Editor’s note: To read the opposing viewpoint, click here.
I hear it all the time, “social media ruins relationships.” I’ll agree that social media can create issues for couples that perhaps our parents’ generation never had to deal with, but I disagree with the notion that social media automatically dooms relationships. Instead of “ruining relationships,” I think social media is a valuable tool to bring people together and, if used correctly, actually can enhance your relationship.
I am going to start my defense of social media with a story.
“Alex Dardas, from the second i saw you in your rayban glasses i wanted you. you’re too cute to pass up!! I’d be good to you #givemeachance”

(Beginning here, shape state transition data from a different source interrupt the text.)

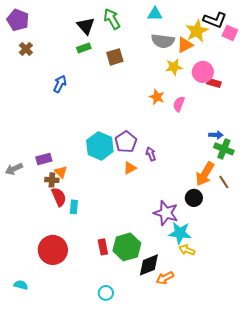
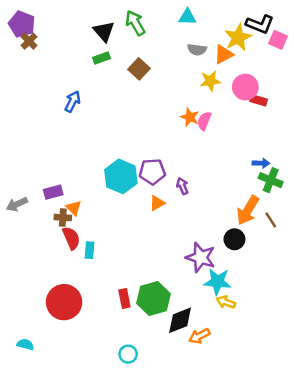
gray semicircle: (163, 41) -> (197, 50), size x0.7
brown cross: (26, 49) -> (29, 41), moved
brown square: (115, 57) -> (139, 69), turned -30
pink semicircle: (179, 104) -> (204, 121), moved
purple pentagon: (126, 142) -> (152, 172), turned 30

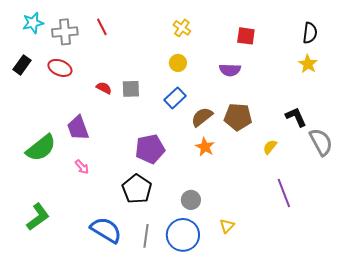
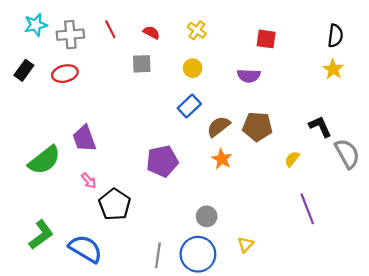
red ellipse: (60, 68) -> (65, 74), turned -35
red semicircle: (104, 88) -> (151, 32), moved
gray square: (131, 89) -> (142, 64), moved
black pentagon: (137, 189) -> (115, 204), moved
blue semicircle: (106, 230) -> (85, 249), moved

This summer I worked for MSU’s Academic Orientation Program. On our first day, employees were put into groups and assigned with the mind-numbing task of assembling thousands of bags of orientation materials that would later be distributed to students attending the program. Each bag, our supervisor droned, must be filled with exactly three magnets, two pencils, a calendar, blah, blah, blah.
Fortunately for me, the group I was placed in for this tedious assignment contained a girl named Cayden Royce that I managed to strike up a conversation with.
For close to five hours, Cayden and I talked, joked and complained with each other while mindlessly counting pencils and sorting magnets. Despite the boring task, I left work that day in a great mood.
Determined to stay connected with her, I quickly looked Cayden up on Facebook and was delighted to see that she was single. I’ll admit I did a little “Facebook stalking,” looking at pictures and reading some recent statuses. But can you really blame me? I was interested!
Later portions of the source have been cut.